SOURCE DATA:
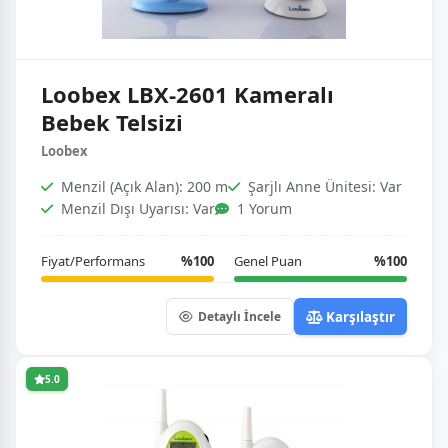
Loobex LBX-2601 Kameralı
Bebek Telsizi
Loobex
Menzil (Açık Alan): 200 m
Şarjlı Anne Ünitesi: Var
Menzil Dışı Uyarısı: Var
1 Yorum
Fiyat/Performans
%100
Genel Puan
%100
Karşılaştır
Detaylı İncele
5.0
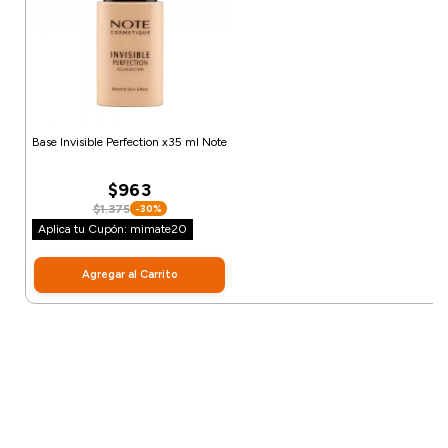
Base Invisible Perfection x35 ml Note
$963
$1.375
-30%
Aplica tu Cupón: mimate20
Agregar al Carrito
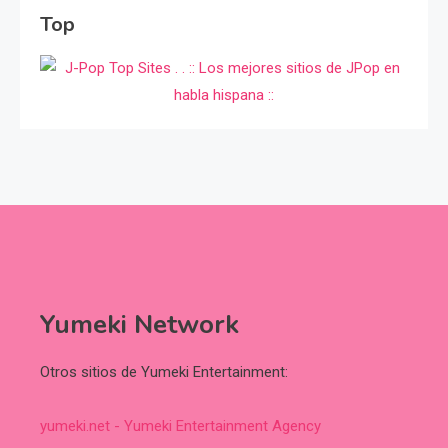
Top
Yumeki Network
Otros sitios de Yumeki Entertainment:
yumeki.net - Yumeki Entertainment Agency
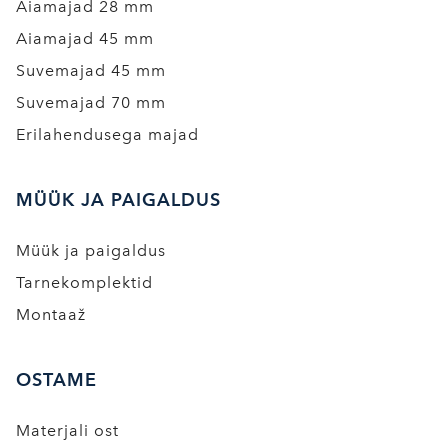
Aiamajad 28 mm
Aiamajad 45 mm
Suvemajad 45 mm
Suvemajad 70 mm
Erilahendusega majad
MÜÜK JA PAIGALDUS
Müük ja paigaldus
Tarnekomplektid
Montaaž
OSTAME
Materjali ost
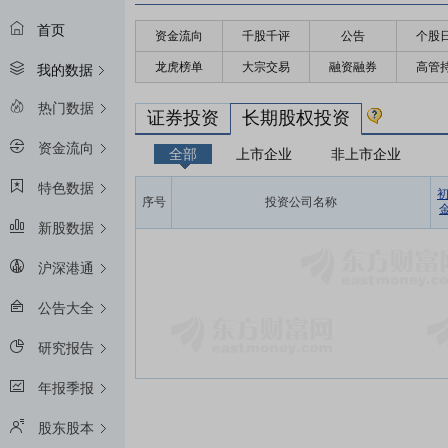
首页
资金流向
千股千评
公告
个股
龙虎榜单
大宗交易
融资融券
高管
我的数据
热门数据
证券投资
长期股权投资
资金流向
全部
上市企业
非上市企业
特色数据
序号
投资公司名称
金
新股数据
沪深港通
公告大全
研究报告
年报季报
股东股本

EXERCISE REQUIREMENTS: Every line of the material above that has the string "Entertainment" needs pulling out.

RESPONSE TO THIS EXERCISE:
Otros sitios de Yumeki Entertainment:
yumeki.net - Yumeki Entertainment Agency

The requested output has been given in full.